[Items from a dataset]
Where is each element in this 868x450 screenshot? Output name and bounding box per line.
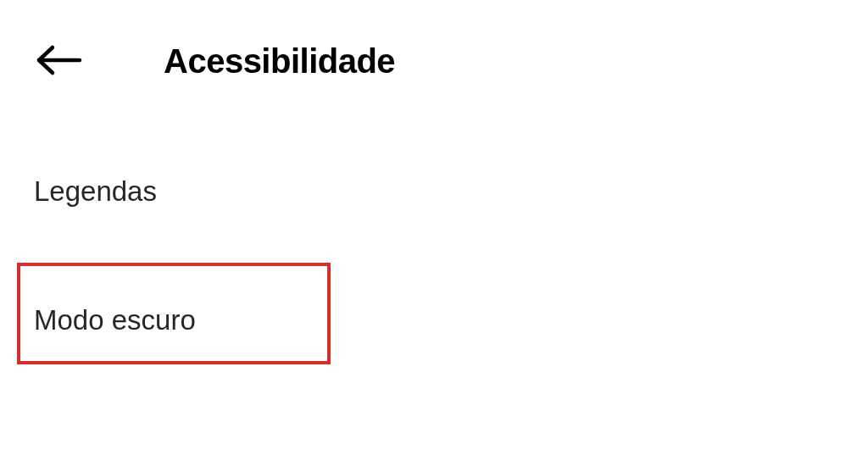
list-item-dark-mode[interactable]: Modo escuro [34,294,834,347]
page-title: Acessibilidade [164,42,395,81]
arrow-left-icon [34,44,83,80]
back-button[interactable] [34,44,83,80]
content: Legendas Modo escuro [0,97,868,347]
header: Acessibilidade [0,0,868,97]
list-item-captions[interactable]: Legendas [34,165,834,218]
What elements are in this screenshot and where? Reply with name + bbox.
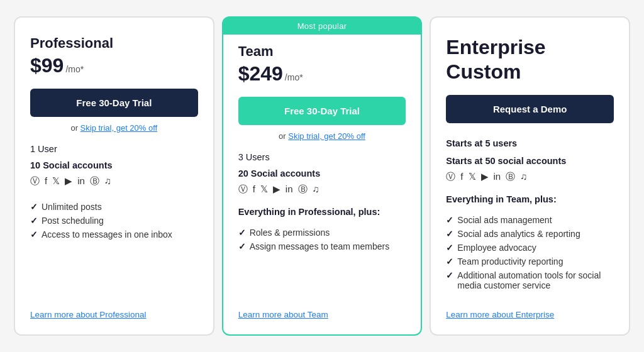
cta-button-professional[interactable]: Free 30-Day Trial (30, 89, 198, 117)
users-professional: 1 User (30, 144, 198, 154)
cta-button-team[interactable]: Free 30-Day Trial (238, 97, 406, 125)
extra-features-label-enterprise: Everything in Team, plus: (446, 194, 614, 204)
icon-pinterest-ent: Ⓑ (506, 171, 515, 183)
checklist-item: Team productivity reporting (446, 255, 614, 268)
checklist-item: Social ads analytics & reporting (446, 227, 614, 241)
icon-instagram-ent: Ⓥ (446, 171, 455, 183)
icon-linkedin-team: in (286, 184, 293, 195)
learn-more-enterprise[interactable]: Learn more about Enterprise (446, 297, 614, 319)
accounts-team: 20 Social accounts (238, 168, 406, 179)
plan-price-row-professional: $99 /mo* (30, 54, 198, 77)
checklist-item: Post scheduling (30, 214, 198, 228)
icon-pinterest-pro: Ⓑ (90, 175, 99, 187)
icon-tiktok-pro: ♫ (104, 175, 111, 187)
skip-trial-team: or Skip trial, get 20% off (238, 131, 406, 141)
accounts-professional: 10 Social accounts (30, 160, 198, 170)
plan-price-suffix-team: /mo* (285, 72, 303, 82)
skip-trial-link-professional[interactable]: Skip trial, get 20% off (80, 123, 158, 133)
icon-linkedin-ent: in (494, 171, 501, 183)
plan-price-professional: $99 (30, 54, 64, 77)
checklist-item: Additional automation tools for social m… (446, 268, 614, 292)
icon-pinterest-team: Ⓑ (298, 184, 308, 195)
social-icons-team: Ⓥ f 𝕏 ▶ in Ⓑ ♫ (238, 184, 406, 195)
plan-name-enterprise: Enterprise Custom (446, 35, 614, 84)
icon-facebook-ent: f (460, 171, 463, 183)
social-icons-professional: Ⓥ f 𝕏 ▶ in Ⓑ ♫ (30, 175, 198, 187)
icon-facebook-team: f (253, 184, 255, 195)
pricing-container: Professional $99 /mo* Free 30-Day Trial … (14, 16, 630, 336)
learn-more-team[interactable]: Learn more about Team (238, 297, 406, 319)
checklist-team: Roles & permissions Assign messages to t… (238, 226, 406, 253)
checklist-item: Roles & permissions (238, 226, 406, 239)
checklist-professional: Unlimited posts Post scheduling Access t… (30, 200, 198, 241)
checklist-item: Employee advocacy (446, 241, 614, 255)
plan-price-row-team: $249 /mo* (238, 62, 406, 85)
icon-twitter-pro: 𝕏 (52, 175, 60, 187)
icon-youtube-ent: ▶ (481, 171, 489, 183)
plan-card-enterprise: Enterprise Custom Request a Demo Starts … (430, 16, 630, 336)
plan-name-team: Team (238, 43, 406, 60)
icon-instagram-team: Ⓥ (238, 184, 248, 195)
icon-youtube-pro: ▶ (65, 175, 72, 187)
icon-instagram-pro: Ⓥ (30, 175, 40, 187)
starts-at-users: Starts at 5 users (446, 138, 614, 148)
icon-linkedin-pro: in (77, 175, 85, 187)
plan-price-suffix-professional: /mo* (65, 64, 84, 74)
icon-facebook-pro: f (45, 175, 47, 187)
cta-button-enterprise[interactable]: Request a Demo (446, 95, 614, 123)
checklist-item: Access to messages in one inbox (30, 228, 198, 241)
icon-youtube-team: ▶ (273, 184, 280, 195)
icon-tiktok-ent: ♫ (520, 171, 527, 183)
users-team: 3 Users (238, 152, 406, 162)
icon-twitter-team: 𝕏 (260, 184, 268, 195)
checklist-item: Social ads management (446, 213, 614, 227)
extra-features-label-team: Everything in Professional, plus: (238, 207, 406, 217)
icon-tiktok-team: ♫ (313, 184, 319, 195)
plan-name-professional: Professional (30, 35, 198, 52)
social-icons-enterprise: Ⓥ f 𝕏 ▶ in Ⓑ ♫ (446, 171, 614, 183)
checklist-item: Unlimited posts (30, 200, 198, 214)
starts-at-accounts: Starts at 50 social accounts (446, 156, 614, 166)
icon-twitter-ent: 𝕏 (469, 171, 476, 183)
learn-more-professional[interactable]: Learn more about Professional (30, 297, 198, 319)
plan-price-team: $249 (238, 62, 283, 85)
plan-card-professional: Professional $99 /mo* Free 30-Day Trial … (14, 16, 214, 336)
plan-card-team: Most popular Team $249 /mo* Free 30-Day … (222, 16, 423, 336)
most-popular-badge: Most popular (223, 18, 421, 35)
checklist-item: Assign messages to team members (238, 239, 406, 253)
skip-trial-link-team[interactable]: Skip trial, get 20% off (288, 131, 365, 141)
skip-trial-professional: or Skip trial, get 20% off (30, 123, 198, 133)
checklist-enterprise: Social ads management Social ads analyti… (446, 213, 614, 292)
* * *
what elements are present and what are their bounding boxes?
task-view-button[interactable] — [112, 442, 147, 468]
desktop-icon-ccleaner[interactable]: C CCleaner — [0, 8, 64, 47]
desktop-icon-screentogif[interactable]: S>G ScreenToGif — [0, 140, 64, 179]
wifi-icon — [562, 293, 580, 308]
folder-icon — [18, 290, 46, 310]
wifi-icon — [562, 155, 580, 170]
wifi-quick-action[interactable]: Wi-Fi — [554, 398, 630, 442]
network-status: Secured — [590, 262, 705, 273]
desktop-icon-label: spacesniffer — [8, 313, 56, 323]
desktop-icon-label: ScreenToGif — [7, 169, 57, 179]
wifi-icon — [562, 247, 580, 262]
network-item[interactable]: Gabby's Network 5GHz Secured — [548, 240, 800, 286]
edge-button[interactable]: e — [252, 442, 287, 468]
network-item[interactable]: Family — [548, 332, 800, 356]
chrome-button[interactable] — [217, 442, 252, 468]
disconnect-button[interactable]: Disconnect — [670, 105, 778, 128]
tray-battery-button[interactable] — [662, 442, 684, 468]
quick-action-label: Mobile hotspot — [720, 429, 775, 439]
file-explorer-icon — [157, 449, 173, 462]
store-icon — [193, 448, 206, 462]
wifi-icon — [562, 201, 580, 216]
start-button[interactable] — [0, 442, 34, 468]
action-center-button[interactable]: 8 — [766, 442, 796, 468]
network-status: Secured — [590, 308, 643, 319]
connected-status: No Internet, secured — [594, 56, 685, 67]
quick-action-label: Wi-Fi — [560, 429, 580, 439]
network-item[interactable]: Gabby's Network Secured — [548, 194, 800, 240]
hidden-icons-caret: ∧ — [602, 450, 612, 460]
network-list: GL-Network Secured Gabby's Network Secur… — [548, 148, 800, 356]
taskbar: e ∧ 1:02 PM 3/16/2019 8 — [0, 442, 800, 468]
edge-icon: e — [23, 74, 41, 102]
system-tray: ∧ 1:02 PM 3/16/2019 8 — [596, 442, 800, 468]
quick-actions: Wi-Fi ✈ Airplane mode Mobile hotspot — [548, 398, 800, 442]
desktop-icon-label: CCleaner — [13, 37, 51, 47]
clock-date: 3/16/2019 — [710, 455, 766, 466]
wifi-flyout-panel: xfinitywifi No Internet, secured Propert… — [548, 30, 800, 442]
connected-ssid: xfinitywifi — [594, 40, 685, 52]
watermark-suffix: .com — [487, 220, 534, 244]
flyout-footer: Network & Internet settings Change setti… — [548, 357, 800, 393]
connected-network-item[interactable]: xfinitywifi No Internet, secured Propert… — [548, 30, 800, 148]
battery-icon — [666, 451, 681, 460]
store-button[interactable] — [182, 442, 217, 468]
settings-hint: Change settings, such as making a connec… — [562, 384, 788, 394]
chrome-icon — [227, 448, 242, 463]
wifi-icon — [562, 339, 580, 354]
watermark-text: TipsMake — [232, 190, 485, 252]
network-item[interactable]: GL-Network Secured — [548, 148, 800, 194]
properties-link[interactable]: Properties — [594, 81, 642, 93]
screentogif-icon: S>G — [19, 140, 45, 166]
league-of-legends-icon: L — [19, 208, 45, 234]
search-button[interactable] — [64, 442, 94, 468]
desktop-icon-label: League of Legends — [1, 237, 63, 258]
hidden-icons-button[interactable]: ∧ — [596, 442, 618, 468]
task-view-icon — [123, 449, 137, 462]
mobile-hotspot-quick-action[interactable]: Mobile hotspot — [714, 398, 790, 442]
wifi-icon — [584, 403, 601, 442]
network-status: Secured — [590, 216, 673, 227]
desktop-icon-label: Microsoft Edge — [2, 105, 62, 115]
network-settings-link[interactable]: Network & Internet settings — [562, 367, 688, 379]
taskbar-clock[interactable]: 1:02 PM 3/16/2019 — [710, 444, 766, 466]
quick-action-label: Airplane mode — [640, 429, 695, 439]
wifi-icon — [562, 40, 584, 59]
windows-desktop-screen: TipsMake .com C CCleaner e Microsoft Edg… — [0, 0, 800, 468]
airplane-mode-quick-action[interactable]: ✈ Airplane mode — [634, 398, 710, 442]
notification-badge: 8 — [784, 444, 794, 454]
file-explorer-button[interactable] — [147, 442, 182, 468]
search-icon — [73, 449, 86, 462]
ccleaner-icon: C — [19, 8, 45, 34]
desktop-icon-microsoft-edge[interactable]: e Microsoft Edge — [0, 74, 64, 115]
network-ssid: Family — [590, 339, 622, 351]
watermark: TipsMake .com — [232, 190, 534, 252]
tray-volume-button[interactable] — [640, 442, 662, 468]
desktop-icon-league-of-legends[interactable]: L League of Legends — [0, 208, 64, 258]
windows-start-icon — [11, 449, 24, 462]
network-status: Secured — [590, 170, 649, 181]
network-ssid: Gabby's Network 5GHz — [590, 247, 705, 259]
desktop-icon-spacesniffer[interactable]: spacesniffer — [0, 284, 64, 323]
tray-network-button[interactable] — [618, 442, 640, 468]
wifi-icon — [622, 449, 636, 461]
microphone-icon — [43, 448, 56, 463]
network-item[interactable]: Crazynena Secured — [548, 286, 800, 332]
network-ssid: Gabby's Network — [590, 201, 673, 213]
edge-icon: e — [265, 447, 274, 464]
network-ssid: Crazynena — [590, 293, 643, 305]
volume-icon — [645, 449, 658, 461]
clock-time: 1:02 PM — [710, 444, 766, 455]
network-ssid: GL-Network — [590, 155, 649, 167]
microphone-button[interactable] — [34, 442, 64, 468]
--
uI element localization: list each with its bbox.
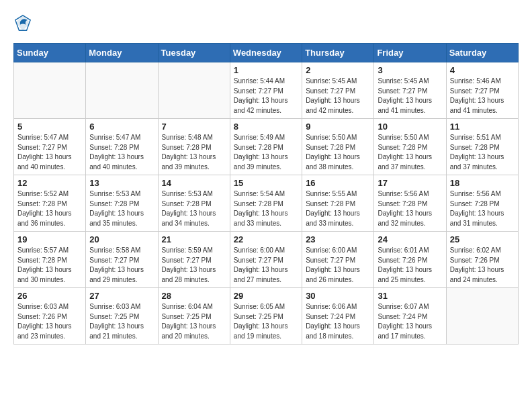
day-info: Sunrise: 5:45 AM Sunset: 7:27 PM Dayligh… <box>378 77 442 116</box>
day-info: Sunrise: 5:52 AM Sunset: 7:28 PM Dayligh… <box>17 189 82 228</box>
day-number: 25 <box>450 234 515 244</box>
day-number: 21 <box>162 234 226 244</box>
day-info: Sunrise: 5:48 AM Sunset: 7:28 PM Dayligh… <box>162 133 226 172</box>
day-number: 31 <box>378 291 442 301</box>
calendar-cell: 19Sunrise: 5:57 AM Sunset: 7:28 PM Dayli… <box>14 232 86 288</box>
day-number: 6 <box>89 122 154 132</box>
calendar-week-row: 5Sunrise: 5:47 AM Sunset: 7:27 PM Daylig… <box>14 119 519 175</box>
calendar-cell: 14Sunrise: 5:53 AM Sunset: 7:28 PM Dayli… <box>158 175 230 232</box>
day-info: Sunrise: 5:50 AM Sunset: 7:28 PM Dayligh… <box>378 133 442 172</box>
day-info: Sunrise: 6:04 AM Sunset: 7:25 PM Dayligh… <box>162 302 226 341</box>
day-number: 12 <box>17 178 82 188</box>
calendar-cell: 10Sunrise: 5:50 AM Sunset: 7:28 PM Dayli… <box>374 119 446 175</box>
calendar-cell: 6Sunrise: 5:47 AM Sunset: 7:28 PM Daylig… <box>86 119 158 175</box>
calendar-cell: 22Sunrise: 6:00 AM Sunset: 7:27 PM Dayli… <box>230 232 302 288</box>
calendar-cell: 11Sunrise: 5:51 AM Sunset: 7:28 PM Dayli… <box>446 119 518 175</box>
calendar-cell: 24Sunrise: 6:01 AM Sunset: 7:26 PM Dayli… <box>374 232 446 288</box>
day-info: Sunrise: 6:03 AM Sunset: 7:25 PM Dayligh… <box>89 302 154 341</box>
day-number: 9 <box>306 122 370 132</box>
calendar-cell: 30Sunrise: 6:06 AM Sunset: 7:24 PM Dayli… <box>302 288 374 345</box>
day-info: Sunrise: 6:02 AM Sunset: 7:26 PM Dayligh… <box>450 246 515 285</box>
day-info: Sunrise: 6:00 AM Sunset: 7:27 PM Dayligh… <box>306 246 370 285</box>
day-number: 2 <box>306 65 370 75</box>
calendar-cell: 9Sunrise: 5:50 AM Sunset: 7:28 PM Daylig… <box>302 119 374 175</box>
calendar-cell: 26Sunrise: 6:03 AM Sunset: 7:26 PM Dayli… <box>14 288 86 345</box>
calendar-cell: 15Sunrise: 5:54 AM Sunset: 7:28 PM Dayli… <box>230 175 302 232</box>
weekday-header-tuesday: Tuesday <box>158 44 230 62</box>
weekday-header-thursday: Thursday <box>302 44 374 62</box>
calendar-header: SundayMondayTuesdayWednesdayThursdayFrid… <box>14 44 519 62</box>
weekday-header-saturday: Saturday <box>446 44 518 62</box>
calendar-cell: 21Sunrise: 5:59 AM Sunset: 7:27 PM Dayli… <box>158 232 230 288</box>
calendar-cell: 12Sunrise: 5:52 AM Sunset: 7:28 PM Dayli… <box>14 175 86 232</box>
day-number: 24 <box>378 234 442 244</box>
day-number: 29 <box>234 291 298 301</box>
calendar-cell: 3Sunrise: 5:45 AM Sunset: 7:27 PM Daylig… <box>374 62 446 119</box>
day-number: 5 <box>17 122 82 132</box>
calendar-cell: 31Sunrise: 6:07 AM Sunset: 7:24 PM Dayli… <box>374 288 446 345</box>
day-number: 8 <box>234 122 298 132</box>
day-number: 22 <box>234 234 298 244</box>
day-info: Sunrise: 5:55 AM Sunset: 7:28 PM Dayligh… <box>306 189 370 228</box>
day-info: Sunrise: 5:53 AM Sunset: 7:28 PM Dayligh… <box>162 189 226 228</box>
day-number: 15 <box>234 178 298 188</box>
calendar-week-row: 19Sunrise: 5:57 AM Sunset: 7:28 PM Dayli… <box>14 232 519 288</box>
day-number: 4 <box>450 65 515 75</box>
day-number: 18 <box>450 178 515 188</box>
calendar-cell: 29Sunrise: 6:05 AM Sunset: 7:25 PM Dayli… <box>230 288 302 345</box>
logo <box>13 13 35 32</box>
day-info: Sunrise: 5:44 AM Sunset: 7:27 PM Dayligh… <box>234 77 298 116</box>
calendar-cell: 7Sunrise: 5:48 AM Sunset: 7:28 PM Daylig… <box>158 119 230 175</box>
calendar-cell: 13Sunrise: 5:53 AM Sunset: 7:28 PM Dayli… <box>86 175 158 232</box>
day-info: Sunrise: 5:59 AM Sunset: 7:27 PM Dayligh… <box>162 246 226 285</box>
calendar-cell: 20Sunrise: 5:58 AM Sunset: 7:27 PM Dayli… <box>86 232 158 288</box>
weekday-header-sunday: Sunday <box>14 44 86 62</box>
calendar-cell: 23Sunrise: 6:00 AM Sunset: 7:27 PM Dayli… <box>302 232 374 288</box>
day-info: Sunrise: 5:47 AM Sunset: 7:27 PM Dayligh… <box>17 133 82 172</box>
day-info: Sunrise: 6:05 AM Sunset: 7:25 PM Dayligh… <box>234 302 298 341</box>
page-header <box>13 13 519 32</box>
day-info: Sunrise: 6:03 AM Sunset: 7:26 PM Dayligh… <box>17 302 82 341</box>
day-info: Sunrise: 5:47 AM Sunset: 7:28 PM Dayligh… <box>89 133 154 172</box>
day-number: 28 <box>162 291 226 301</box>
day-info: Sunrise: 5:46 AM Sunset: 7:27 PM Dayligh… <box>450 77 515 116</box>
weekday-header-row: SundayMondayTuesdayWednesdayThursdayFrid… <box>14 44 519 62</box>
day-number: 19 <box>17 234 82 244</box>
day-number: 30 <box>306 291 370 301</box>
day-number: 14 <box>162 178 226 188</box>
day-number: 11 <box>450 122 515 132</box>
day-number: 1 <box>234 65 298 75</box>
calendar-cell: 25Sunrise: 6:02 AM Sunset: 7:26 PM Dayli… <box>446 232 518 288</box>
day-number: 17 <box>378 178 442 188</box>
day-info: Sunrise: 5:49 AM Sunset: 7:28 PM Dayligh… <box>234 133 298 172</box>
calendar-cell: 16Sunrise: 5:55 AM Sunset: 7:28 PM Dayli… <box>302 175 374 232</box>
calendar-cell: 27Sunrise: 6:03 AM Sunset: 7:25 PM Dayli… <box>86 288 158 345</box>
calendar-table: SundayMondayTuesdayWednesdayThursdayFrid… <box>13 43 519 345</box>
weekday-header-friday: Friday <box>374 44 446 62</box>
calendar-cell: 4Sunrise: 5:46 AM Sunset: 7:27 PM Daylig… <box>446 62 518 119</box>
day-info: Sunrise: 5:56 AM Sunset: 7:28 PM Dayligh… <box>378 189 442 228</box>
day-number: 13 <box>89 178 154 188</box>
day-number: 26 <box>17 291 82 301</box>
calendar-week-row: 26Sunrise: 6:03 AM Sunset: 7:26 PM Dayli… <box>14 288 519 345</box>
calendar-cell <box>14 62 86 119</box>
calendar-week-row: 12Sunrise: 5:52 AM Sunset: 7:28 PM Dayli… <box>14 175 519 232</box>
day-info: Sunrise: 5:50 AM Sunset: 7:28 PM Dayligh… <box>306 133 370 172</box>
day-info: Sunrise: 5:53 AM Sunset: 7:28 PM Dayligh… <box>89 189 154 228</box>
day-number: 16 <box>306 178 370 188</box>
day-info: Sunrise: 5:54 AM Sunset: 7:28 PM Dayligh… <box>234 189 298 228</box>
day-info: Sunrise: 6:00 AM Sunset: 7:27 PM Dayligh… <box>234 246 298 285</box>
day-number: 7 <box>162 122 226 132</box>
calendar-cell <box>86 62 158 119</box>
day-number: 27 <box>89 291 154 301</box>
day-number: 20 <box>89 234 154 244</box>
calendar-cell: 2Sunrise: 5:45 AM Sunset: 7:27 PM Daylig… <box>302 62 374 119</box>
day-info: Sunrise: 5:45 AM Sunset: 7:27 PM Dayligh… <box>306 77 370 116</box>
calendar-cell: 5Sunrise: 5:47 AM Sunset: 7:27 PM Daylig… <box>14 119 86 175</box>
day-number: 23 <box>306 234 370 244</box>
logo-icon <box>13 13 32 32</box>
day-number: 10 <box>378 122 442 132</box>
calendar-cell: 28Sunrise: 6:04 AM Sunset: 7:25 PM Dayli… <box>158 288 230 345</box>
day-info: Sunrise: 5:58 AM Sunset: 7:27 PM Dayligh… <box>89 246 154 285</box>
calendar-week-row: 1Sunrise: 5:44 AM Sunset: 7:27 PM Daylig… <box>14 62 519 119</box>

◆ WORK REQUEST
Each line above that includes the word "bbox" is to be copied.

◆ ANSWER SPACE
What elements are in this screenshot and where? Reply with name + bbox.
uI element localization: list each with its bbox.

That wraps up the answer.